Over the past few years, we as an organization have experienced our fair share of obstacles to overcome and other generally difficult tasks. After Thursday though, I think I can say we have finally stumbled upon the single most onerous task to date: training. And I have every expectation that it remain one of the most challenging aspects for projects far into the future.

Our large training cohort in Porto Novo

This past Thursday we conducted the first of several training sessions to introduce our vaccine tracking system to the frontline health workers responsible for the system’s successful use. In fact, the success of this project in Benin–and of the organization as a whole–is far more dependent on the people sitting on the other side of those desks than it is on us. In this particular session, those people included the¬†state director of health and his lieutenant in charge of primary health delivery (under which fall vaccination services), the WHO national vaccination coordinator, municipal-level vaccination program officials and two representatives from each clinic that has been selected for participation in our pilot project.

Dr. Biey Jose of WHO

Dr. Biey Jose of WHO

The training lasted nearly six hours, and even with that marathon session, we will still need to do individual follow-up at clinics to answer questions and ensure proper use. We had approximately 40 people in attendance that represented a wide array of capability. Training was conducted in French by our new regional coordinator, Fidele Marc, supported by our far less fluent staff, Shawn and Mark.

Some of the training is intuitive. At the highest level, we are teaching vaccination professionals about a vaccination tracking system, something that is, at a high level, very similar to what they’re already using. The real difficulty comes from the fact that we have to teach people how to use a computer. We take for granted our own computer literacy which makes it challenging to teach someone who has literally never typed a single character nor even once clicked a mouse. We planned for this as best we could from day one. The software is designed to be as basic and intuitive as possible; the process flow mirrors what the health workers already do with paper records. Also, a large part of our training is dedicated to basic computer usage: turning it on and off, moving the cursor with the track pad, selecting options, entering information with the keyboard, etc.

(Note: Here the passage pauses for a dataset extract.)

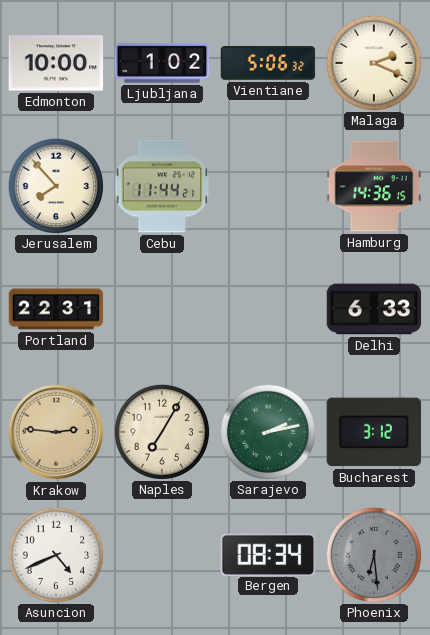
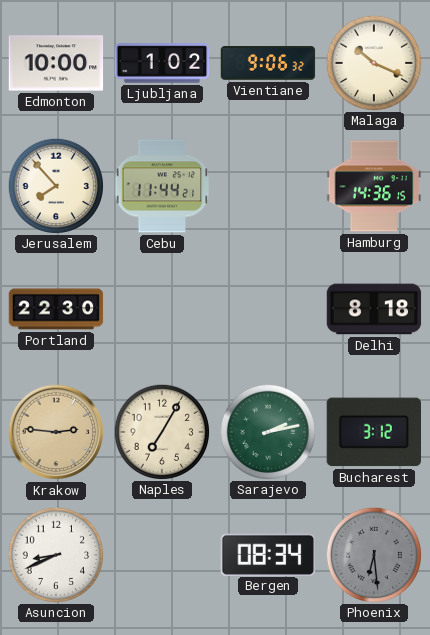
Vientiane: 5:06 -> 9:06
Malaga: 2:19 -> 10:19
Portland: 22:31 -> 22:30
Delhi: 6:33 -> 8:18
Asuncion: 4:41 -> 8:41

The good news is that while training is difficult and time intensive, it is entirely within our own ability to overcome. So many other aspects of our project rely on external input: e.g. funders deciding to support us, government officials providing approvals. Training is unique in the sense that all we have to do is dedicate enough time and effort to reach our goals. As an added benefit, we are teaching basic computer literacy to a cadre of people that otherwise would never build that skill set. This prepares them well for a world, even here, that is rapidly becoming digitized and greatly enhances their career prospects.